A total of approximately 12 structures were reported as already solved in these pilot projects. Analysis of these structures is generally still in progress, but for the proteins where the function was previously unknown, some functional insight has been easily obtained in all but one instance. Many more proteins are in the pipeline, and we can expect a flood of structures in the next year. All groups reported an encouraging level of success with expression, purification, and crystallization. Although it is still early to draw definite conclusions, results from these pilot projects are very promising. It was apparent that each group has taken a quite different view of how to choose targets.

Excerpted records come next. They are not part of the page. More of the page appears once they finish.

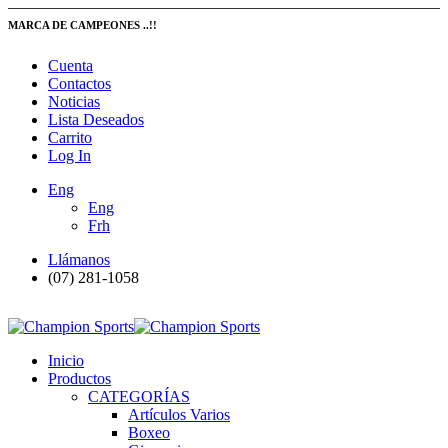
MARCA DE CAMPEONES ..!!
Cuenta
Contactos
Noticias
Lista Deseados
Carrito
Log In
Eng
Eng
Frh
Llámanos
(07) 281-1058
Inicio
Productos
CATEGORÍAS
Artículos Varios
Boxeo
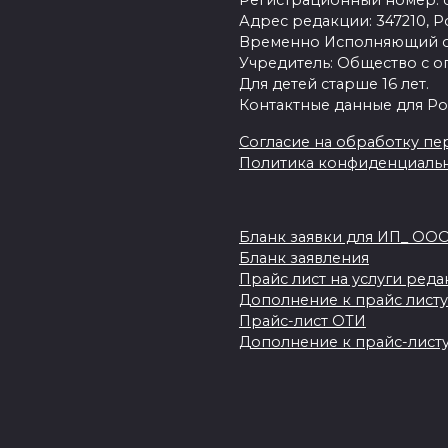
Регистрационный номер: се
Адрес редакции: 347210, Ро
Временно Исполняющий об
Учредитель: Общество с о
Для детей старше 16 лет.
Контактные данные для Ро
Согласие на обработку пер
Политика конфиденциаль
Бланк заявки для ИП_ ОО
Бланк заявления
Прайс лист на услуги ред
Дополнение к прайс листу
Прайс-лист ОТИ
Дополнение к прайс-листу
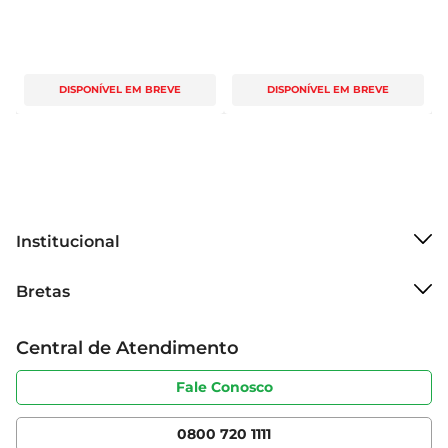
DISPONÍVEL EM BREVE
DISPONÍVEL EM BREVE
Institucional
Sobre o Bretas
Bretas
Grupo Cencosud
Trabalhe conosco
Cartão Bretas
Central de Atendimento
Sobre privacidade
Produtos Bretas
Portal do fornecedor
Código de ética
Fale Conosco
Nossas Lojas
Serviços
Cencosud Media
App Bretas
0800 720 1111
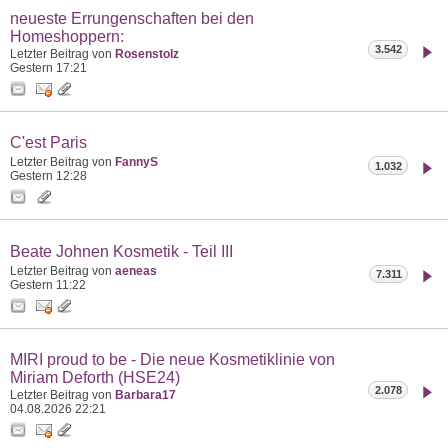
neueste Errungenschaften bei den
Homeshoppern:
3.542
Letzter Beitrag von
Rosenstolz
Gestern
17:21
C'est Paris
Letzter Beitrag von
FannyS
1.032
Gestern
12:28
Beate Johnen Kosmetik - Teil III
Letzter Beitrag von
aeneas
7.311
Gestern
11:22
MIRI proud to be - Die neue Kosmetiklinie von
Miriam Deforth (HSE24)
2.078
Letzter Beitrag von
Barbara17
04.08.2026
22:21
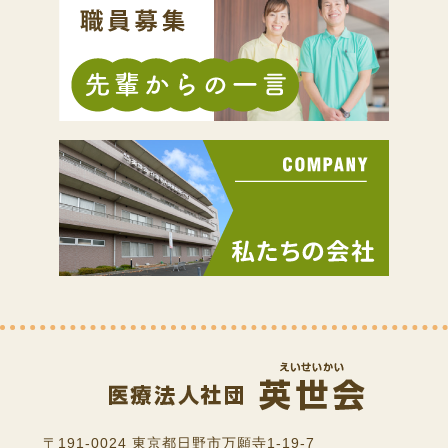
〒191-0024 東京都日野市万願寺1-19-7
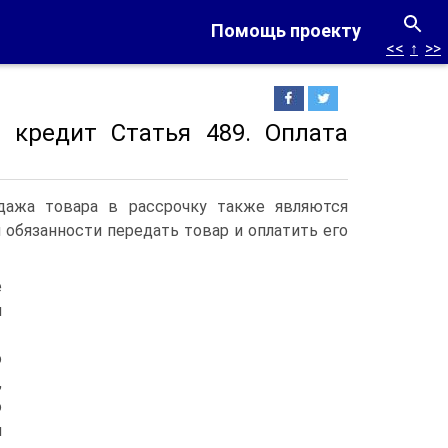
Помощь проекту
<<
↑
>>
в кредит Статья 489. Оплата
дажа товара в рассрочку также являются
обязанности передать товар и оплатить его
е
м
о
,
о
и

On the international landscape, Udo Heinemann (Max Delbrueck Center, Berlin) described the "Protein Structure Factory". This is a consortium of groups, funded in the Berlin region by the German Ministry for Research (BMBF), with approximately $20 million over 5 years, and an expectation of producing at least 100 structures. Among others, thermostable proteins will be studied, primarily selected to represent new folds, antibiotic targets, or translation components. Proteins will be expressed in E. coli, and there will be a strong emphasis on automation and parallel processing at all stages--particularly for protein production and crystallization. Dedicated beam facilities will be built at the Bessy II synchrotron in Berlin.

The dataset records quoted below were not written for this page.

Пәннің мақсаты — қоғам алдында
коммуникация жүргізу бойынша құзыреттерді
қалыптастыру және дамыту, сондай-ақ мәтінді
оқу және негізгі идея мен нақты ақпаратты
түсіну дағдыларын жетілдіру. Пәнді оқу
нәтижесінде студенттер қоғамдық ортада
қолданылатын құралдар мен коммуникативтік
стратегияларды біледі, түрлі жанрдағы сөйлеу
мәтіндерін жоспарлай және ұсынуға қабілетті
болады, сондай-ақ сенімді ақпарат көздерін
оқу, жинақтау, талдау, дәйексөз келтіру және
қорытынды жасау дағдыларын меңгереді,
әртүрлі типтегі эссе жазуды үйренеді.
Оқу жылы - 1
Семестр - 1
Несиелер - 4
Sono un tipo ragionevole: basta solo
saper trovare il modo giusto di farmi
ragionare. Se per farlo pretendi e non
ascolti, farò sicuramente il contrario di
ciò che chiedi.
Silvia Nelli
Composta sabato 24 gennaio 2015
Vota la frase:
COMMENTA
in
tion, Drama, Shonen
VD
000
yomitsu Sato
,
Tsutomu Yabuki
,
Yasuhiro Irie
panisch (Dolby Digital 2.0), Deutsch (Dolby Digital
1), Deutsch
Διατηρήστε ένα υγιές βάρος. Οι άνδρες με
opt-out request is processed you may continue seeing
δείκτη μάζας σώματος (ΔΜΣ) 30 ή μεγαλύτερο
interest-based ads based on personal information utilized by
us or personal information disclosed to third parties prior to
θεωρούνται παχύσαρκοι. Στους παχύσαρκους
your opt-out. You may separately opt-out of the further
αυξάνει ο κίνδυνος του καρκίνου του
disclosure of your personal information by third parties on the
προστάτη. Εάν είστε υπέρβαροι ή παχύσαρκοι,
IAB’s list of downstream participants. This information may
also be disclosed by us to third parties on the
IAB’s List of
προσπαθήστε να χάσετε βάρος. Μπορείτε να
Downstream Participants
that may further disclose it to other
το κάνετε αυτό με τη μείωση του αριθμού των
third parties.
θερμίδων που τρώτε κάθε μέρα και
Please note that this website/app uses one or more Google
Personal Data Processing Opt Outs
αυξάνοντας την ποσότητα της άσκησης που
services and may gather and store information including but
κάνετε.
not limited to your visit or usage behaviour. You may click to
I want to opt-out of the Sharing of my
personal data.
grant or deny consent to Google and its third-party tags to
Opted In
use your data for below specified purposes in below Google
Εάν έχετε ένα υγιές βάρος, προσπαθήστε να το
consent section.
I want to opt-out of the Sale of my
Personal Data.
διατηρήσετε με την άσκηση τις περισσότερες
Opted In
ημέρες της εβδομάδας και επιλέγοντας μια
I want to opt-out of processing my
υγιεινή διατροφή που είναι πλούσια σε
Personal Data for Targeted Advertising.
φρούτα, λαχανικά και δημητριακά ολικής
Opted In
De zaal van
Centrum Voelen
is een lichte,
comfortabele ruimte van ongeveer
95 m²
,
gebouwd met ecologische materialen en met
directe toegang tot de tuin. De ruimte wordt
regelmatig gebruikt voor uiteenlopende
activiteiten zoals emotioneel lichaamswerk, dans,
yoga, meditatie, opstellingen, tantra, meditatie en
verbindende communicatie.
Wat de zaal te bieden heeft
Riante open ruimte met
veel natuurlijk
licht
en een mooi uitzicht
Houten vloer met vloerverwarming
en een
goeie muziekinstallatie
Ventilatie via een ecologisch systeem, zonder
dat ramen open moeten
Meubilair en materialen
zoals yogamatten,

Shigeyuki Yokoyama (University of Tokyo) described three Japanese initiatives in structural genomics. Most advanced is a very large-scale investment in NMR facilities to be partly used for determining the structure of proteins from mice. This project is associated with the Genomic Sciences Center (GSC) established by the Institute of Physical and Chemical Research (RIKEN) in Yokohama, Japan. In addition to human genome sequencing, the effort includes a mouse genome project. Currently, 20,000 mouse clones are available, and proteins are being expressed in a novel cell-free system, making possible the production of isotope labeled material needed for NMR at low cost. It is expected that approximately 100 structures a year will be obtained.
A second project will focus on full functional and structural characterization of the genes from a thermophilic organism, T. thermophilus, currently being sequenced. The aim is also to obtain approximately 100 structures a year, primarily using X-ray crystallography, utilizing the new Spring 8 synchrotron.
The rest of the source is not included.